### WORK INSTRUCTIONS
Look through the records below for the line with "OLVIDAR ES IMPOSIBLE". Return that line and each one after it up to and including the line with "دیدگاهی می‌نویسم.", exactly.

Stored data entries
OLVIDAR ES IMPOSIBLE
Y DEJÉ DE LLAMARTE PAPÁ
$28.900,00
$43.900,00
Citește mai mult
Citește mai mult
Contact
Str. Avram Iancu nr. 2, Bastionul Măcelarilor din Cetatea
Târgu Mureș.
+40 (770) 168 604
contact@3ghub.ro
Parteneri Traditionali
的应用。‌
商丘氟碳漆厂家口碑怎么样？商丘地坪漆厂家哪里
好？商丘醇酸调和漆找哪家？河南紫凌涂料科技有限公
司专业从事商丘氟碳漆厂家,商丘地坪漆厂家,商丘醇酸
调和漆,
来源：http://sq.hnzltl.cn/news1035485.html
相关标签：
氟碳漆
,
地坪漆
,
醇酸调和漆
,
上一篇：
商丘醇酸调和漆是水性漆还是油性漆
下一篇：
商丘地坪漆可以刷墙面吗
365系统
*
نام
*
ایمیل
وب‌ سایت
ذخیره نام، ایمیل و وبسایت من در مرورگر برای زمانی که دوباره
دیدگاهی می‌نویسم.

...

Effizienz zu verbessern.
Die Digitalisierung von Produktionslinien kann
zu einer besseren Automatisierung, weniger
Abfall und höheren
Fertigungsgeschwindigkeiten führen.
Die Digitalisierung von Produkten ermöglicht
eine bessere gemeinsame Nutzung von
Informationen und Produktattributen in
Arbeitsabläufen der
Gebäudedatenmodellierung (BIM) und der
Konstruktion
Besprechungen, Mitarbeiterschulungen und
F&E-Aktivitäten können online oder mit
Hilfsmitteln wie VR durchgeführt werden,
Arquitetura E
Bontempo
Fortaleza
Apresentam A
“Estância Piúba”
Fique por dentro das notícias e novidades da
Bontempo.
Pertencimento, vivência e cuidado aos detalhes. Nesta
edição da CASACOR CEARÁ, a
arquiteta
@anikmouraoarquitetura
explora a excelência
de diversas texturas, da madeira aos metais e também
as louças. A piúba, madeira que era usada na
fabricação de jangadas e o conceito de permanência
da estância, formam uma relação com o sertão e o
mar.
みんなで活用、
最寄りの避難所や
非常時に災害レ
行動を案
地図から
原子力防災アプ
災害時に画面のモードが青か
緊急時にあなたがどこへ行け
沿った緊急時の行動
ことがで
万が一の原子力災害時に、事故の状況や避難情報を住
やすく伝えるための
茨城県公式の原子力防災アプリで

---

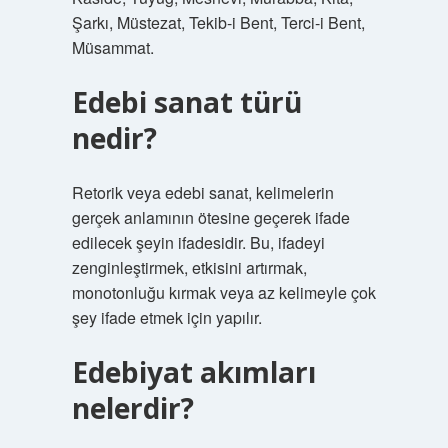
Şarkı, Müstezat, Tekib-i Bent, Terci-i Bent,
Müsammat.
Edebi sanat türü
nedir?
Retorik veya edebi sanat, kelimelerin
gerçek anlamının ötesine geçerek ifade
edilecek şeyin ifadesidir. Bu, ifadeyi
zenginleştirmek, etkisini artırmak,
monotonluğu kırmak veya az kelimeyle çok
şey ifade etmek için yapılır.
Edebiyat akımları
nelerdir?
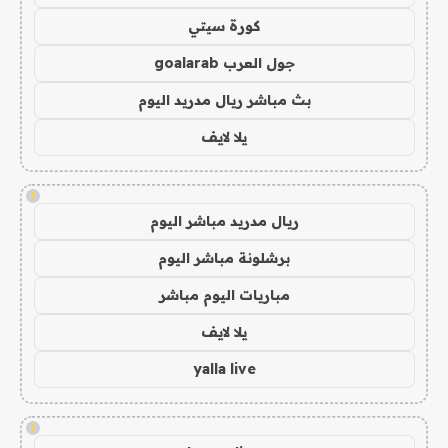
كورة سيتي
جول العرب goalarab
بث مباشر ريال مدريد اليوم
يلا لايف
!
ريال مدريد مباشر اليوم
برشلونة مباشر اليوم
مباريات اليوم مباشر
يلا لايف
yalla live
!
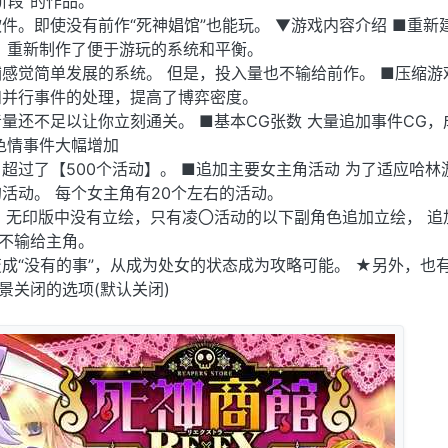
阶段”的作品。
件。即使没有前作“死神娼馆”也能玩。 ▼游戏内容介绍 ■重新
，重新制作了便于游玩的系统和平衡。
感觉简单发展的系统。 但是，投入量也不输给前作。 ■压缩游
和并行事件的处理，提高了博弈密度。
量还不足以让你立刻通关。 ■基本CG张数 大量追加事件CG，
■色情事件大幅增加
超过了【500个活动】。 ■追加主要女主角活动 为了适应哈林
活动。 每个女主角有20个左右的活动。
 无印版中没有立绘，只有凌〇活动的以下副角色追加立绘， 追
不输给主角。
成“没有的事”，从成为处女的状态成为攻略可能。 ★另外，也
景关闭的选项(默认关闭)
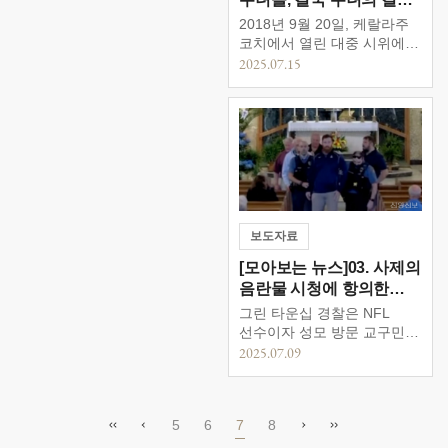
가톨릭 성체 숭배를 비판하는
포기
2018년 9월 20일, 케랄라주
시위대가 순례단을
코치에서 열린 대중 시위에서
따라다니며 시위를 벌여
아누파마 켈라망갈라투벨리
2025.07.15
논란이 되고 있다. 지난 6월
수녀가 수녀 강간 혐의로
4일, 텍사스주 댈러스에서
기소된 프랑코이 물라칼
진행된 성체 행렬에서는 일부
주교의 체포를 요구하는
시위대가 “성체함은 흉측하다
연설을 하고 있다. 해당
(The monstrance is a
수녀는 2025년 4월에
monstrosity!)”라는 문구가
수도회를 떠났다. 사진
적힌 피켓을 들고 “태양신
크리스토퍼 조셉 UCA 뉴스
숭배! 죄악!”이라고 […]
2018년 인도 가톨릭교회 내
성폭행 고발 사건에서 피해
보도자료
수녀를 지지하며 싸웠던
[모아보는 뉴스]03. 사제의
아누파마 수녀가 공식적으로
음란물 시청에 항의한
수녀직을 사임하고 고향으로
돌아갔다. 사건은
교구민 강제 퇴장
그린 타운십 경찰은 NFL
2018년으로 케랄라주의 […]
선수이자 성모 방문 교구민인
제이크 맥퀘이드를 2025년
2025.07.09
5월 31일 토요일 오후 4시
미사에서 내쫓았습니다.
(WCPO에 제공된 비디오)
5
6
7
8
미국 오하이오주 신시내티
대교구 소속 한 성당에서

### TASK RESULT
OLVIDAR ES IMPOSIBLE
Y DEJÉ DE LLAMARTE PAPÁ
$28.900,00
$43.900,00
Citește mai mult
Citește mai mult
Contact
Str. Avram Iancu nr. 2, Bastionul Măcelarilor din Cetatea
Târgu Mureș.
+40 (770) 168 604
contact@3ghub.ro
Parteneri Traditionali
的应用。‌
商丘氟碳漆厂家口碑怎么样？商丘地坪漆厂家哪里
好？商丘醇酸调和漆找哪家？河南紫凌涂料科技有限公
司专业从事商丘氟碳漆厂家,商丘地坪漆厂家,商丘醇酸
调和漆,
来源：http://sq.hnzltl.cn/news1035485.html
相关标签：
氟碳漆
,
地坪漆
,
醇酸调和漆
,
上一篇：
商丘醇酸调和漆是水性漆还是油性漆
下一篇：
商丘地坪漆可以刷墙面吗
365系统
*
نام
*
ایمیل
وب‌ سایت
ذخیره نام، ایمیل و وبسایت من در مرورگر برای زمانی که دوباره
دیدگاهی می‌نویسم.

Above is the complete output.